I spent a chunk of Friday in an alpha training session on clouds. Much of it wasn’t new, but there were some insights into designing stuff for clouds as opposed to fixed infrastructure. The netflix chaos monkeys came up, and it made me think. It isn’t the first time I’ve come across the chaos monkeys, but it put an image in my mind of a chimp in an old fashioned data centre pulling cables out of a patch room and the unplugging servers from the network. Add in a bit of the cliche cleaner who pulls the plug out of the critical system to power the vacuum cleaner and you’re away with the mental image.

In the cloud no-one has to hear you scream. If you spaghetti cable all the boxes together and make them all redundant by synchronising data in real time across multiple data stores then you’re a good chunk of the way to ultra resilient systems. There’s more you need to do though.

You need to make all the transactions stateless, and I don’t mean that they can’t get a passport. No. You need to design things so that it doesn’t matter if the chaos monkey comes along and pulls out the plug. Every time a person talks to a server the packets need to contain everything they need for the transaction, none of the actions the server takes should be dependent on the knowledge of a previous transaction with the same person. There are no sessions here, just a bunch of discrete events. Each event divorced from those that may have come before it, and from any that follow on. This means that you typically consume fewer resources for a given set of transaction on a server (potentially slightly more per discrete event, but for a far shorter time slice).

So on top of this you want proper cloud provision, following the NIST cloud standard. This means that it should scale up and down practically instantaneously (although recognising that you’d probably have some limits on this because of a combination of cost and practical availability of resources to your cloud service provider). If it has enough standby capacity then surges in demand, or component failures shouldn’t stop the service from working.

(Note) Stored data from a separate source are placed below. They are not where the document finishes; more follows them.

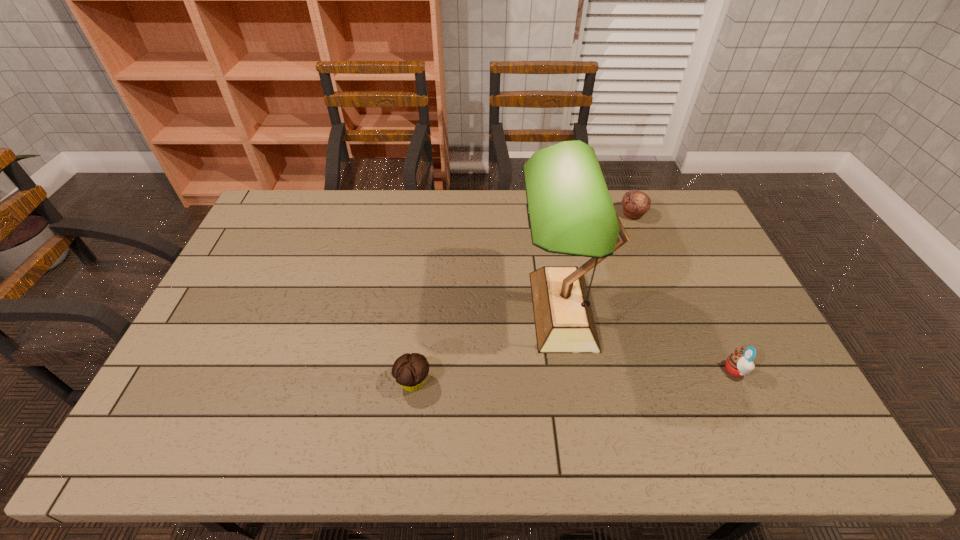 This screenshot has width=960, height=540. What are the coordinates of `the tallest object` in the screenshot? It's located at (570, 210).

The image size is (960, 540). I want to click on table lamp, so click(x=570, y=210).

Find the location of a particular element. This screenshot has height=540, width=960. the second muffin from left to right is located at coordinates (635, 203).

Identify the location of the farthest object. The image size is (960, 540). (635, 203).

Identify the location of the rightmost object. (738, 364).

Image resolution: width=960 pixels, height=540 pixels. I want to click on the leftmost muffin, so click(410, 370).

The image size is (960, 540). In order to click on free space located 0.260m on the metallic stand of the table lamp in this screenshot , I will do `click(429, 310)`.

You are a GUI agent. You are given a task and a screenshot of the screen. Output one action in this format:
    pyautogui.click(x=<x>, y=<y>)
    Task: Click on the free space located 0.150m on the metallic stand of the table lamp
    
    Given the screenshot: What is the action you would take?
    pyautogui.click(x=467, y=310)

Find the location of `free space located on the metallic stand of the table lamp`. free space located on the metallic stand of the table lamp is located at coordinates (473, 310).

Find the location of a particular element. Image resolution: width=960 pixels, height=540 pixels. free point located on the front of the farthest muffin is located at coordinates (655, 271). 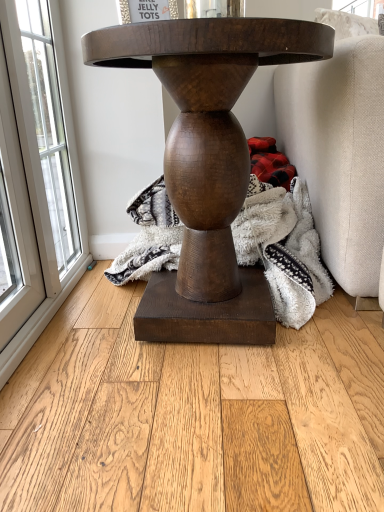 Question: From a real-world perspective, is fuzzy white blanket at center positioned over red plaid fabric at lower right based on gravity?

Choices:
 (A) no
 (B) yes

Answer: (A)

Question: Can you confirm if fuzzy white blanket at center is taller than red plaid fabric at lower right?

Choices:
 (A) no
 (B) yes

Answer: (B)

Question: From a real-world perspective, is fuzzy white blanket at center beneath red plaid fabric at lower right?

Choices:
 (A) yes
 (B) no

Answer: (A)

Question: Does fuzzy white blanket at center appear on the right side of red plaid fabric at lower right?

Choices:
 (A) no
 (B) yes

Answer: (A)

Question: Can you confirm if fuzzy white blanket at center is thinner than red plaid fabric at lower right?

Choices:
 (A) yes
 (B) no

Answer: (B)

Question: Visually, is red plaid fabric at lower right positioned to the left or to the right of clear glass window at left?

Choices:
 (A) left
 (B) right

Answer: (B)

Question: Is point (283, 165) closer or farther from the camera than point (29, 178)?

Choices:
 (A) farther
 (B) closer

Answer: (A)

Question: Which is correct: red plaid fabric at lower right is inside clear glass window at left, or outside of it?

Choices:
 (A) outside
 (B) inside

Answer: (A)

Question: Considering their positions, is red plaid fabric at lower right located in front of or behind clear glass window at left?

Choices:
 (A) behind
 (B) front

Answer: (A)

Question: In terms of width, does natural wood flooring at center look wider or thinner when compared to clear glass window at left?

Choices:
 (A) thin
 (B) wide

Answer: (B)

Question: From the image's perspective, is natural wood flooring at center positioned above or below clear glass window at left?

Choices:
 (A) above
 (B) below

Answer: (B)

Question: Is natural wood flooring at center bigger or smaller than clear glass window at left?

Choices:
 (A) small
 (B) big

Answer: (B)

Question: Relative to clear glass window at left, is natural wood flooring at center in front or behind?

Choices:
 (A) front
 (B) behind

Answer: (A)

Question: Is point (240, 88) closer or farther from the camera than point (134, 374)?

Choices:
 (A) closer
 (B) farther

Answer: (B)

Question: In the image, is matte brown wooden table at center positioned in front of or behind natural wood flooring at center?

Choices:
 (A) behind
 (B) front

Answer: (A) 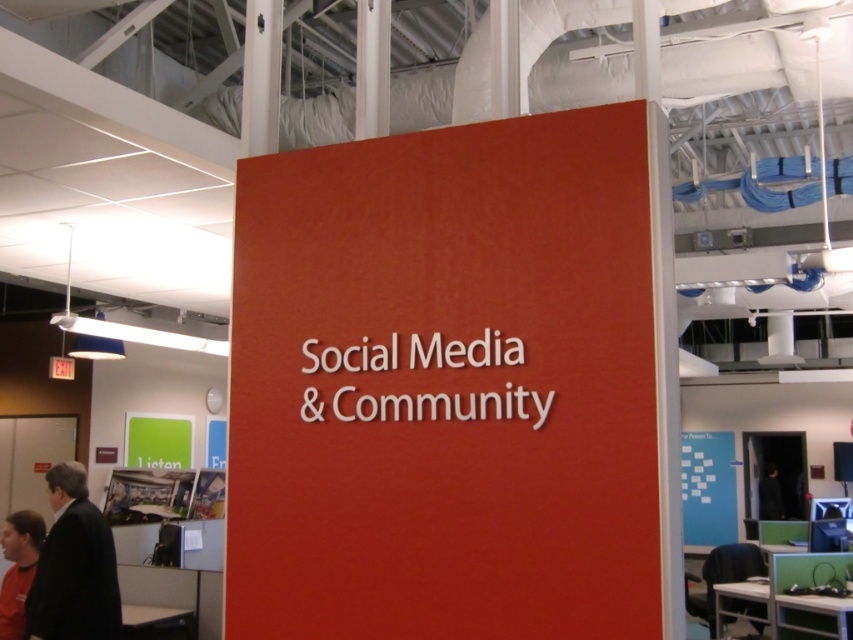 You are an office designer who wants to hang a new decorative item between the matte red sign at center and the black fabric at center. Based on their positions, where should you place the new item?

The matte red sign at center is located above the black fabric at center, so the new decorative item should be placed between them in the vertical space between the matte red sign at center and the black fabric at center.

You are standing in the office shown in the image. There is a point marked at coordinates (74, 566). What is located at this point?

The point at coordinates (74, 566) indicates the location of the dark suit at lower left.

Based on the scene description, where is the matte red sign at center located in the image?

The matte red sign at center is located at point (445, 385). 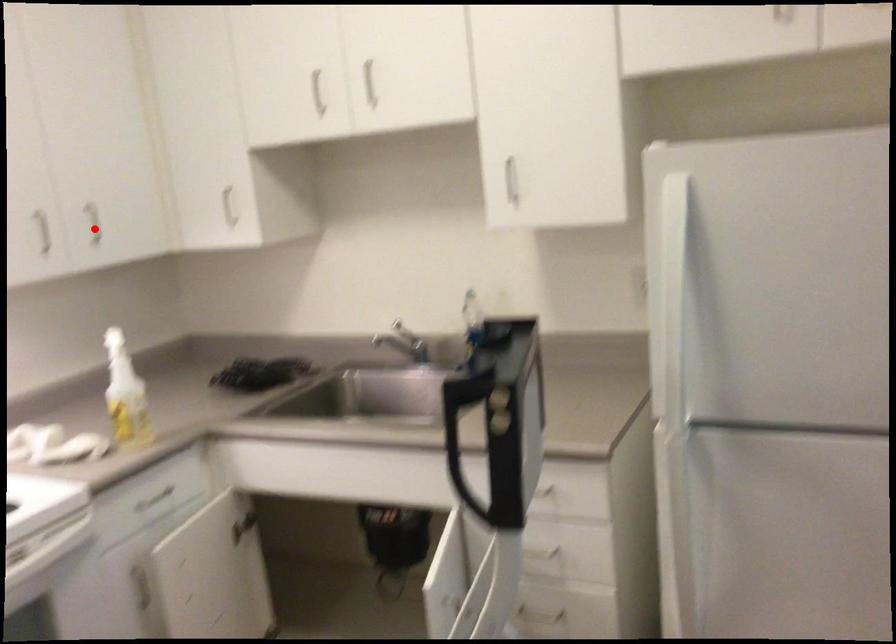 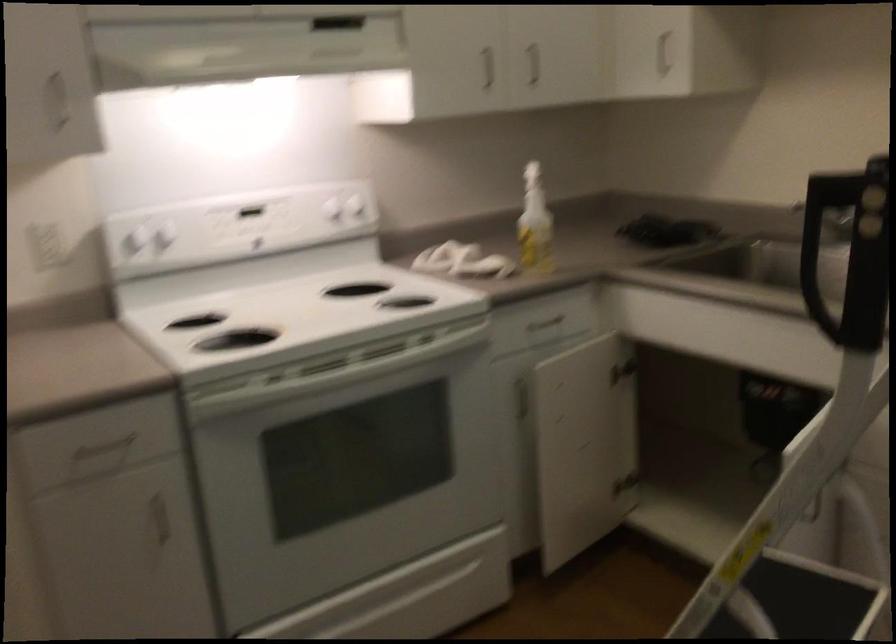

The other thing you need for resilience is a way to ensure that there are no single points of failure in your infrastructure. It’s all very well having a hugely scalable cloud in a couple of data centres, but if they share a flood plain, power supply or network connection etc then they have a single point of failure that could take them both down.

With all this in place, when the chaos monkey comes to visit, and the chaos monkey *will* pay a visit, there will be little or no discernible impact on people in the middle of transactions. Not having single points of failure will mean that some of your infrastructure is still available. Cloud scalability means that the loss of servers will be made good. The statelessness means that when they react to the result of their last event they will still get a sensible response from the replacement server they send a message to.